Which Epic Pass is right for you?
A few fun facts about the Epic Pass: the full, unlimited pass delivers 170-plus days on the mountain for 32,137 skiable acres with a total of 247 lifts. It is good at 18 ski resorts in four countries. And, at $750, it’s a relative steal, especially if you’ve got unlimited time and a travel bug to capitalize on all of the pass’s access.
In case you have “limiting factors” (also known as job and family obligations), there might be a different iteration of the Epic Pass that’s slightly cheaper and better for you. Here are your choices.
Epic Local Pass
Terrific for anyone looking for unrestricted riding at Breckenridge, Keystone, Afton Alps, Mt. Brighton, and Arapahoe Basin, the Epic Local pass also works at Park City, Canyons, Heavenly, Northstar, and Kirkwood—with the exception of certain holidays: the weeks of Thanksgiving and Christmas, Martin Luther King weekend and President’s Day Weekend. The Epic Local also includes a total of 10 days at Beaver Creek and Vail, with holiday restrictions.
Bottom line: Good if your regular resort is not Vail or Beaver Creek, and if you don’t mind steering clear of the big guns on holiday weekends.
This pass includes seven days at any of the Colorado, Utah, or Tahoe Vail Resorts destinations, and offers seven additional (free) days at Afton Alps or Mt. Brighton.
Bottom line: If you’re planning one big ski trip this year but aren’t sure where (or if you’re planning two smaller trips), this is an affordable pass that offers a lot of flexibility. Buy it now, track the snow, and then book your trip.
Like the seven day pass, minus three days. Once you use your four days, you get reduced rates on day tickets purchased at the resort.
Bottom line: This pass pays for itself in three days and is a good option if you think you’re going to ski at least a few times this winter but don’t want to commit to an entire season pass.
Epic Local College Pass
Take your study breaks on the mountain with this discount pass that offers unlimited, unrestricted access to Breckenridge, Keystone, Afton Alps, Mt. Brighton, and Arapahoe Basin. It also has limited restrictions at Park City, Canyons, Heavenly, Northstar and Kirkwood and 10 days at Vail and Beaver Creek.
Bottom line: You are only in college once; buy this pass.
Summit Value Pass
This pass offers unlimited access to Keystone and A-Basin with limited restrictions (Thanksgiving and Christmas weeks, MLK day and President’s Day Weekend) at Breckenridge. Ideal for anyone who prefers the Summit County resorts. It also offers discounted tickets to the Tahoe and Utah resorts.
Bottom line: Nothing screams “local” like the Summit Value Pass.
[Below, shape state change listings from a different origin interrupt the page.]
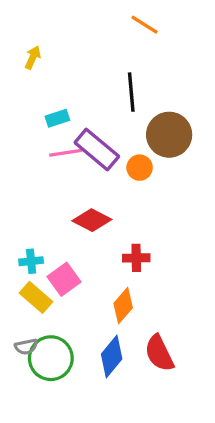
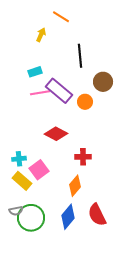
orange line: (144, 25) -> (61, 17), moved
yellow arrow: (33, 58) -> (41, 35), moved
brown circle: (169, 135) -> (103, 82), size x0.7

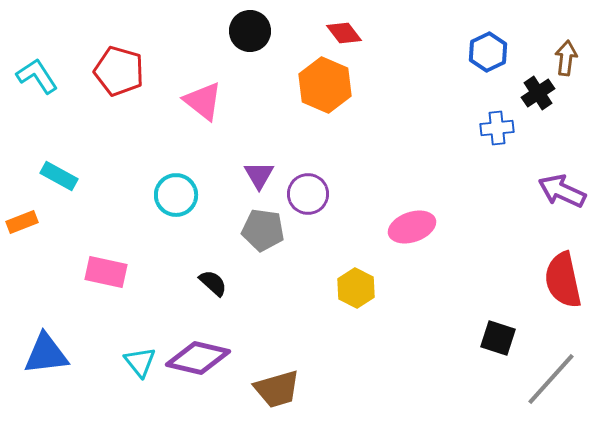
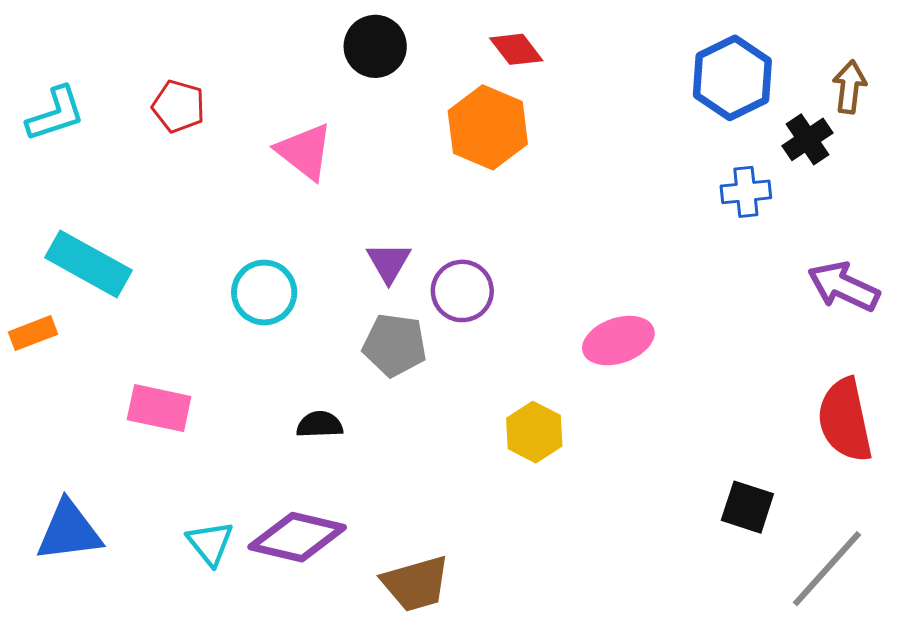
blue hexagon: (488, 52) -> (732, 78), size x1.4
red pentagon: (119, 71) -> (179, 106), size x0.7
cyan L-shape: (37, 76) -> (56, 114), turned 105
cyan rectangle: (59, 176) -> (89, 264), size x1.5
black semicircle: (213, 283) -> (320, 425), turned -44

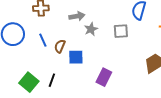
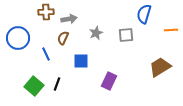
gray arrow: (77, 16) -> (69, 19), moved
blue line: (43, 40) -> (46, 54), moved
brown semicircle: (60, 46) -> (63, 38), moved

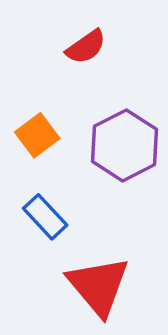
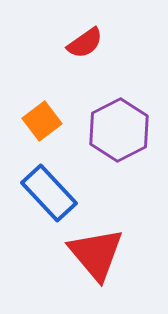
blue rectangle: (45, 217) -> (49, 193), size x1.4

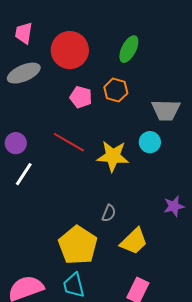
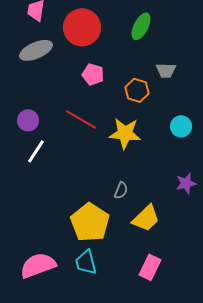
orange hexagon: (116, 90) -> (137, 90), moved
gray trapezoid: (166, 110) -> (166, 70), moved, size x0.7
cyan circle: (150, 142) -> (181, 126), moved

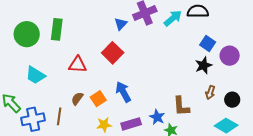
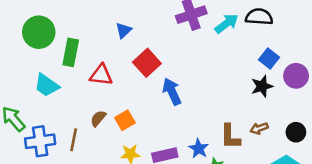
blue triangle: (121, 24) -> (124, 30), moved
green rectangle: (57, 29) -> (71, 52), moved
blue arrow: (123, 92) -> (172, 91), moved
brown arrow: (210, 92) -> (259, 128), moved, turned 48

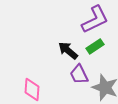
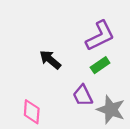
black arrow: (68, 50) -> (50, 60), moved

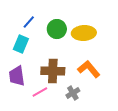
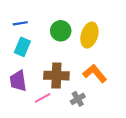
blue line: (29, 22) -> (20, 23), moved, turned 40
yellow ellipse: (84, 33) -> (89, 35), turned -70

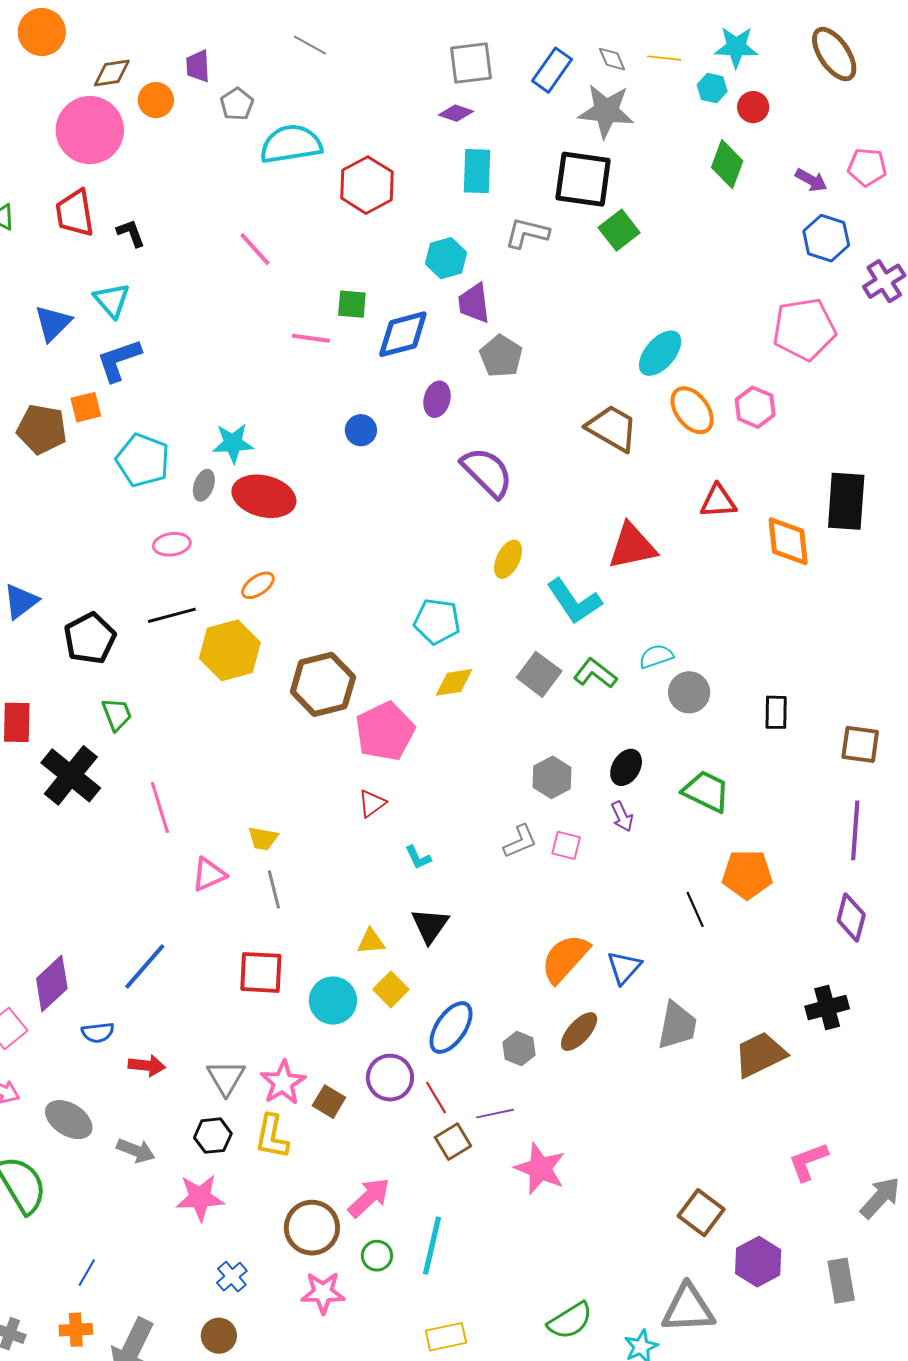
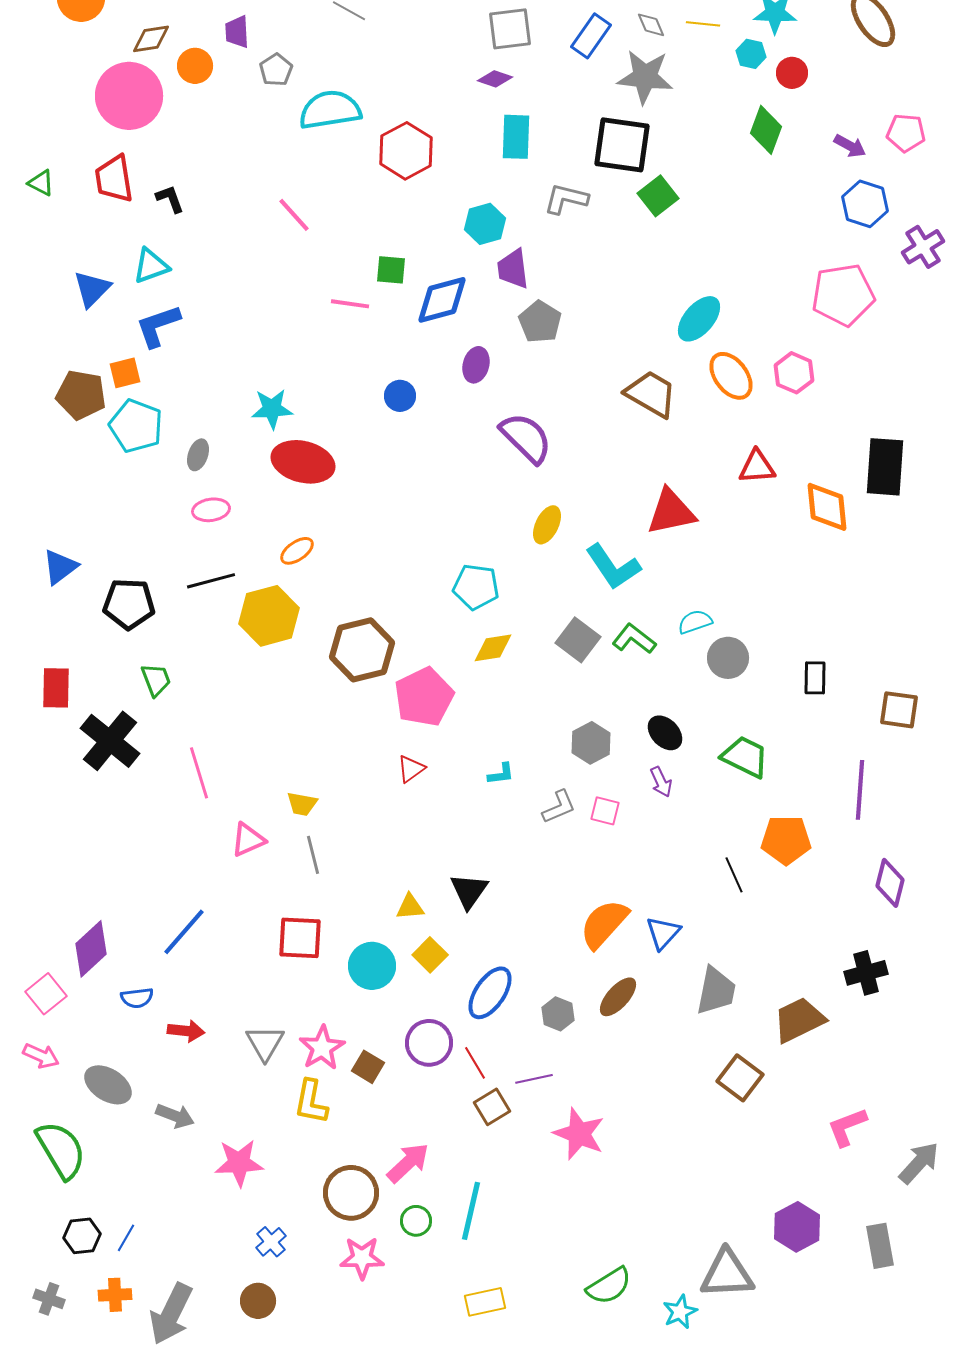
cyan triangle: (112, 300) -> (151, 266), turned 51
cyan pentagon: (143, 460) -> (136, 426), moved
gray ellipse: (204, 485) -> (198, 455), moved
black pentagon: (90, 638) -> (129, 604), turned 30
black ellipse: (626, 767) -> (665, 733), turned -75
purple line: (855, 830) -> (860, 790), moved
cyan L-shape: (418, 857) -> (501, 774), moved, turned -72
black hexagon: (213, 1136) -> (82, 1236), moved
brown square: (701, 1213) -> (740, 1078), moved

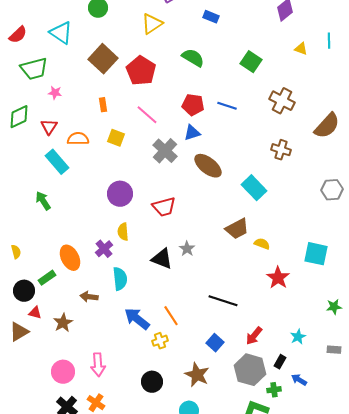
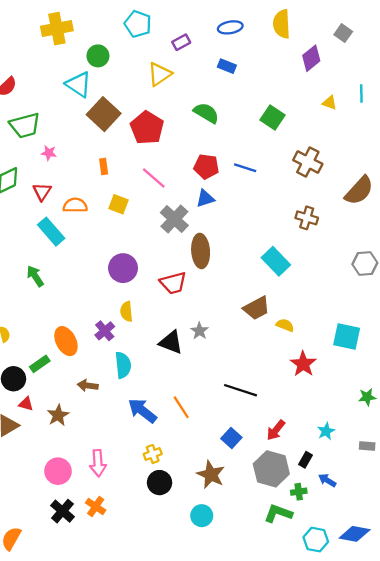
cyan triangle: (61, 33) -> (79, 84), moved
brown ellipse: (208, 166) -> (201, 251), moved, turned 48
yellow cross: (160, 341) -> (153, 454), moved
There are other versions of the Epic Pass—special configurations for Tahoe, Keystone, and the Utah resorts. But if you’re a Breckenridge die-hard (and we assume you are if you’re reading this blog), the above options are likely your best bet. All of them come with some additional perks, mainly discounted “ski with a friend” tickets and more (read the fine print for the details).
If you’re on the fence about whether or not to buy a season pass, know this: the best thing about a season pass is that it takes the pressure off. If you’re having an off day, no problem, you quit early and not stress about blowing the cost of a day ticket. If an unexpected storm comes, you don’t fret about the extra cost of ski tickets. Instead you book a room and head to the hills knowing you’ve got your lift ride paid for.
It’s liberating to have a season pass—whether you’re a 100-day a year rider or whether you head out two weekends a winter. And with the cost of the Epic Pass so low (by contrast, season passes at some mountains start at $1,400), it’s a good deal for anyone hoping to log more than a week of skiing or riding this season.